Ich ging zurück in die Dünen, zog mir Turnschuhe und Shorts an und lief am Meer entlang bis die Sonne unterging. Ich lief gegen den Wind und spürte keine Erschöpfung – bis ich mich umdrehte. Da fühlte ich mich getragen. Und ausgelaugt.

VII.

Funktioniert habe ich an dem Tag, an dem ich deinen Brief bekam. Ich hatte ihn in die Innentasche meines Jacketts gesteckt, ich wollte dich an meinem Herzen wissen, ich trug dich wie ein Schild mit mir herum.

Regen prasselte auf die Blätter der alten Bäume im Pfarrgarten und nasse Klammheit hatte sich auf die steilen Straßen rund um das Pfarrhaus gelegt. Die Erde schien sich mit feuchtem Dampf verhüllen zu wollen, nur noch transpirieren zu können.

Ich unterrichtete an der Grundschule, verbrannte mir den Mund an heißem Kaffee und musste im Klassenzimmer die grellen Neonröhren anschalten. Eine Stunde, zwei Stunden, an die Themen kann ich mich nicht mehr erinnern, die Kinder höchstwahrscheinlich auch nicht. In der dritten Stunde konnte ich mich nicht mehr konzentrieren und ließ einen Test schreiben. Früher habe ich meine Lehrer für so etwas gehasst.

Und immer dein Brief bei mir, an mir. Es machte mich wuschig, ihn zu spüren, sogar euphorisch - irgendwann hatte ich das irrige Gefühl, zu unserer Segnung zu fahren, zu deiner und meiner, ich wusste, ich verlor den Boden unter den Füßen, musste mich zur Vernunft rufen: Ich – bin - nur - als - Gast – eingeladen! Und das hatte etwas Sadistisches, was ich aber nicht wahrhaben wollte, was ich nicht ertragen konnte, denn ich würde mir das anschauen, was ich selbst versäumt hatte. Ich wusste genau, ich hatte etwas anderes, wunderbares gewählt und bekommen – und dennoch ...

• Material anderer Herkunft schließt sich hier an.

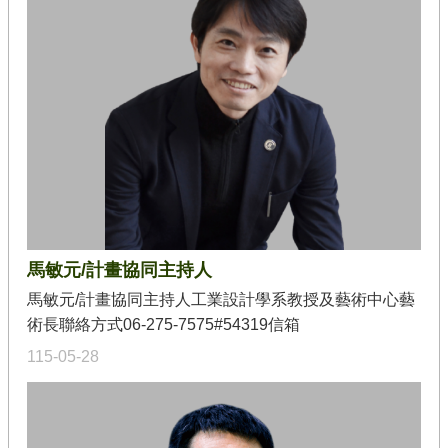
用，包括：工程資訊與知識管理系統、工程計算模擬、
相
創新工程教育、地震與防災工程、平行與分散式計算、
關
辦
物件導向系統開發等。
法
教
練
授
證
流
程
馬敏元/計畫協同主持人
E
N
馬敏元/計畫協同主持人工業設計學系教授及藝術中心藝
C
o
術長聯絡方式06-275-7575#54319信箱
n
mamy@mail.ncku.edu.tw現為工業設計學系教授及藝術
115-05-28
t
中心藝術長，將透過藝術中心推動「美・育・藝・流」
e
n
之平臺與活動，連結城市、產業資源，提升校園美育氛
t
圍。日本千葉大學（Chiba University, Japan）設計科學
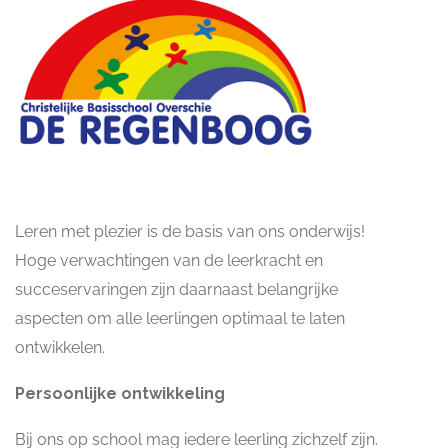
Leren met plezier is de basis van ons onderwijs!
Hoge verwachtingen van de leerkracht en
succeservaringen zijn daarnaast belangrijke
aspecten om alle leerlingen optimaal te laten
ontwikkelen.
Persoonlijke ontwikkeling
Bij ons op school mag iedere leerling zichzelf zijn.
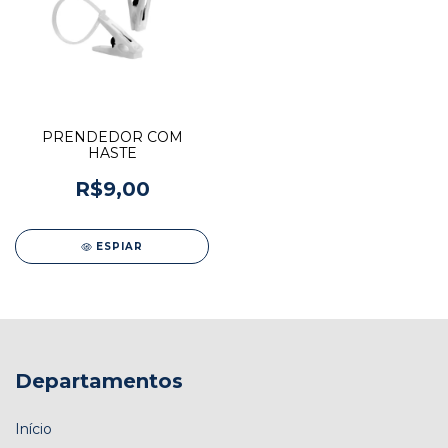
PRENDEDOR COM
HASTE
R$9,00
ESPIAR
Departamentos
Início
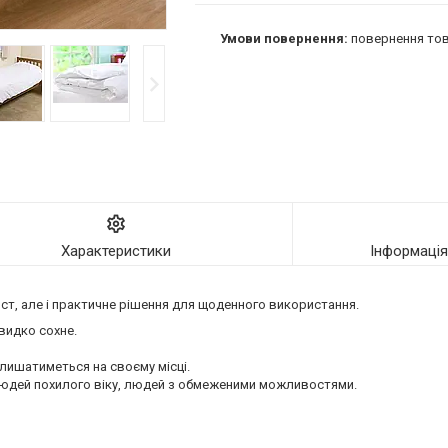
повернення тов
Характеристики
Інформаці
ист, але і практичне рішення для щоденного використання.
видко сохне.
лишатиметься на своєму місці.
 людей похилого віку, людей з обмеженими можливостями.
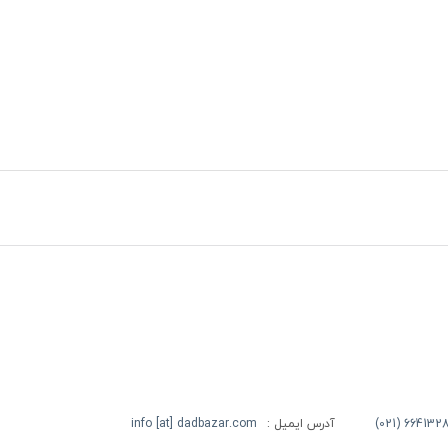
آدرس ایمیل :
info [at] dadbazar.com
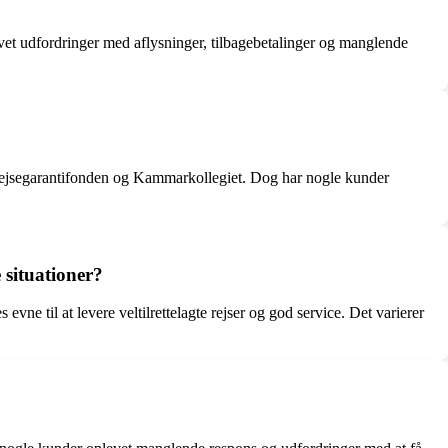
vet udfordringer med aflysninger, tilbagebetalinger og manglende
Rejsegarantifonden og Kammarkollegiet. Dog har nogle kunder
 situationer?
vne til at levere veltilrettelagte rejser og god service. Det varierer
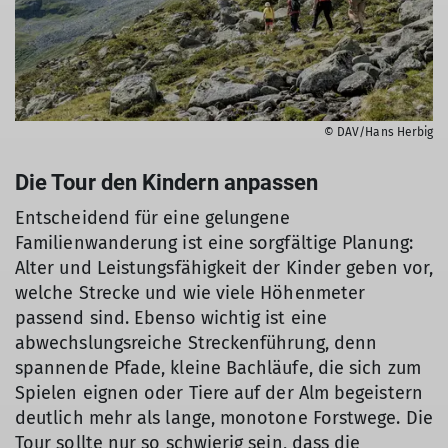
© DAV/Hans Herbig
Die Tour den Kindern anpassen
Entscheidend für eine gelungene
Familienwanderung ist eine sorgfältige Planung:
Alter und Leistungsfähigkeit der Kinder geben vor,
welche Strecke und wie viele Höhenmeter
passend sind. Ebenso wichtig ist eine
abwechslungsreiche Streckenführung, denn
spannende Pfade, kleine Bachläufe, die sich zum
Spielen eignen oder Tiere auf der Alm begeistern
deutlich mehr als lange, monotone Forstwege. Die
Tour sollte nur so schwierig sein, dass die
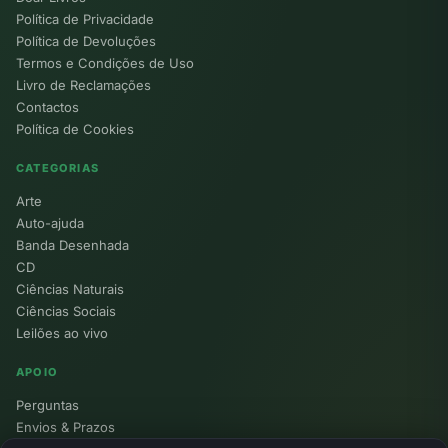
Política de Privacidade
Política de Devoluções
Termos e Condições de Uso
Livro de Reclamações
Contactos
Política de Cookies
CATEGORIAS
Arte
Auto-ajuda
Banda Desenhada
CD
Ciências Naturais
Ciências Sociais
Leilões ao vivo
APOIO
Perguntas
Envios & Prazos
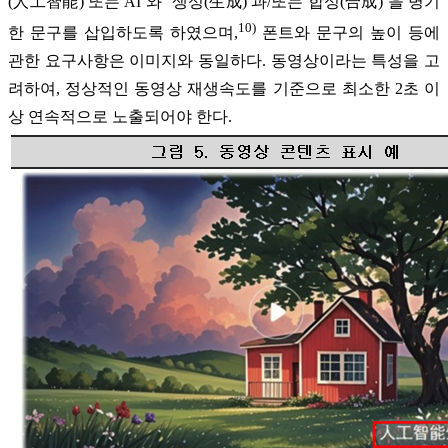
(人工智能) 또는 AI’와 ‘생성(生成) 과/또는 합성(合成)’을 병기
10)
한 문구를 삽입하도록 하였으며,
폰트와 문구의 높이 등에
관한 요구사항은 이미지와 동일하다. 동영상이라는 특성을 고
려하여, 정상적인 동영상 재생속도를 기준으로 최소한 2초 이
상 연속적으로 노출되어야 한다.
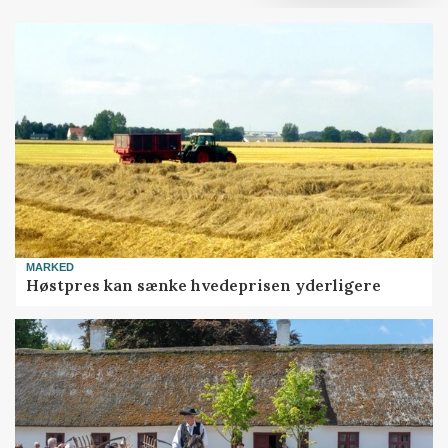
MARKED
Høstpres kan sænke hvedeprisen yderligere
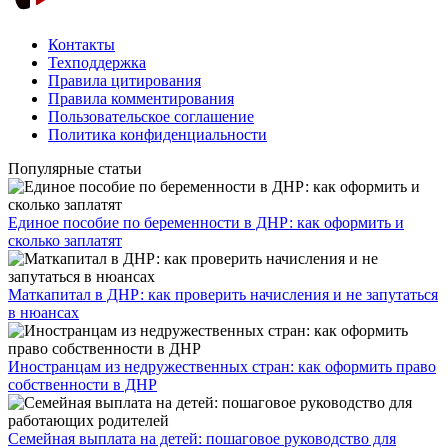
Контакты
Техподдержка
Правила цитирования
Правила комментирования
Пользовательское соглашение
Политика конфиденциальности
Популярные статьи
Единое пособие по беременности в ДНР: как оформить и
сколько заплатят
​Маткапитал в ДНР: как проверить начисления и не запутаться
в нюансах
Иностранцам из недружественных стран: как оформить право
собственности в ДНР
Семейная выплата на детей: пошаговое руководство для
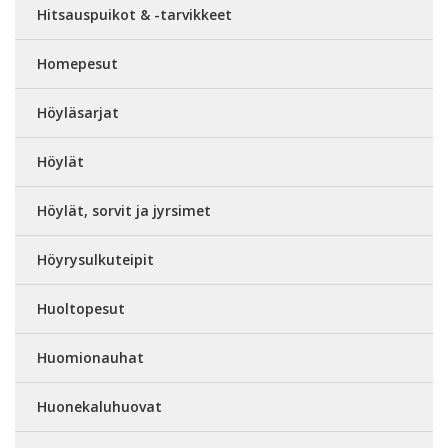
Hitsauspuikot & -tarvikkeet
Homepesut
Höyläsarjat
Höylät
Höylät, sorvit ja jyrsimet
Höyrysulkuteipit
Huoltopesut
Huomionauhat
Huonekaluhuovat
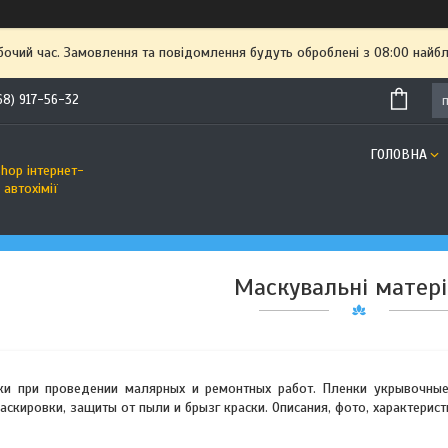
бочий час. Замовлення та повідомлення будуть оброблені з 08:00 найбл
68) 917-56-32
ГОЛОВНА
hop інтернет-
автохімії
Маскувальні матер
и при проведении малярных и ремонтных работ. Пленки укрывочные
скировки, защиты от пыли и брызг краски. Описания, фото, характерист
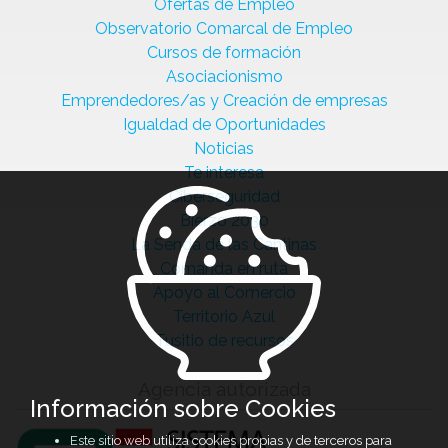
Ofertas de Empleo
Observatorio Comarcal de Empleo
Cursos de formación
Asociacionismo
Emprendedores/as y Creación de empresas
Igualdad de Oportunidades
Noticias
Te interesa
Ciberseguridad
Bierzo 2030
La Senda de las Cantinas
Comanda en ruta
Apoyo al Comercio
Territorio Azul
Tusitio de recursos
Agencia autorizada
Información sobre Cookies
Este sitio web utiliza cookies propias y de terceros para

Wenn man vor einer Weggabelung steht und die Kluft betrachtet, die sich vor einem aufgetan hat, zwei miteinander unvereinbare Lebensentwürfe, die man jedoch, aus tiefstem Herzen sehnend, ineinander verschmolzen zu sehen wünscht und sich dann entscheidet, entscheiden muss, entweder gegen das Herz oder gegen den Herrn ... schlussendlich aber gegen beides, weil keine andere Möglichkeiten gelassen werden ...

Immer wieder wird behauptet, wir Priester entschieden uns doch freiwillig für den Zölibat, für diese Art zu leben; schließlich würde niemand gezwungen, Priester zu werden.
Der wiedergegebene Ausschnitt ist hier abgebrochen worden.